Have you seen what rates have been doing recently?
Here is the chart of the US benchmark rate (10-year yield)…
They have fallen one-half of a percent.
Critics will argue that this is because of concerns about economic growth.
However, earnings and GDP growth are just fine. I think rates rose last year in response to investor positioning – nothing more.
Yields have been stable for several years. (Note the horizontal green line on the chart.)
I highly doubt rates will play a critical role in the economy or the stock market if the 10-year yield hovers at these levels (+/-1%).
In fact, stocks will continue to benefit if they do!
Sentiment
It’s incredible how investor sentiment has deteriorated over such a short period.
I imagine the uncertainty surrounding the new Trump administration has had an impact. However, there also seem to have been some changes in the nature of the sentiment indicators.
The amplification effects of social media have likely led to much larger swings than in the past.
One piece of sentiment data we closely monitor is the American Association of Individual Investors (AAII) Bullish vs Bearish sentiment survey.
The AAII has been around for decades and is a nonprofit with 150,000 members who are individual investors. They are not meme stock traders but represent regular folks.
Recently, the spread between Bulls and Bears (black line on the chart below) fell to -40 in favor of the Bears, which has happened only a handful of times in the last 35 years.
Check out the S&P 500 chart and the table with forward returns following similar levels of pessimism…
In the near term (2-3 weeks), the next move in the stock market is a coin flip.
If you look six months out, though, the stock market is up 90% of the time. It is also up an average of +13.7%. Those are incredible odds.
Even the one time it didn’t work, the market was only down -0.35% a year later.
Since the bull market is showing no signs that over – the question becomes, what should you buy?
Your Shopping List
What has been interesting about this sell-off is that many stocks have not gone down.

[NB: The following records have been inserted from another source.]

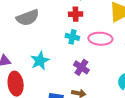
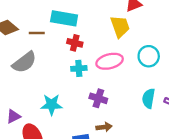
red cross: (76, 14) -> (75, 43), turned 32
cyan star: (40, 61) -> (52, 105), turned -30

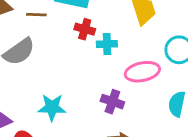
pink ellipse: (110, 61) -> (142, 72), moved
cyan cross: (79, 68) -> (107, 44), moved

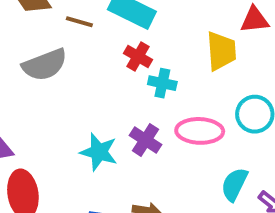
purple cross: (112, 102) -> (145, 140), moved
cyan star: (52, 107) -> (99, 152), moved

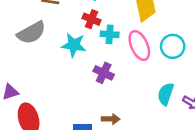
pink ellipse: (200, 131) -> (139, 46), moved, turned 72
cyan star: (99, 152) -> (74, 45), moved

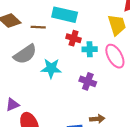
cyan star: (74, 45) -> (51, 68), moved

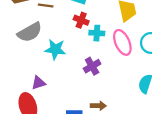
purple cross: (88, 81) -> (92, 66), turned 35
purple triangle: (12, 105) -> (38, 83), moved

The equal-weighted S&P 500 index (SPW) is outperforming the market capitalization-weighted S&P 500 (SPX). You may have seen this in the price action of your stocks.
SPW’s outperformance supports my bullish outlook and suggests that mega-caps have been hit the hardest. You want to buy these beat-down leaders.
Take a look at this post from X/Twitter showing the moves in the Magnificent Seven (plus AVGO) stocks…
Maybe these companies’ shares won’t lead the stock market in 2025. That doesn’t mean they aren’t great companies with strong competitive positions, incredible balance sheets, and cash flows.
If you are going to “BTFD” why not buy the BEST?
Remember that bull markets are the periods where you can change your financial future by being thoughtfully aggressive. That time is now.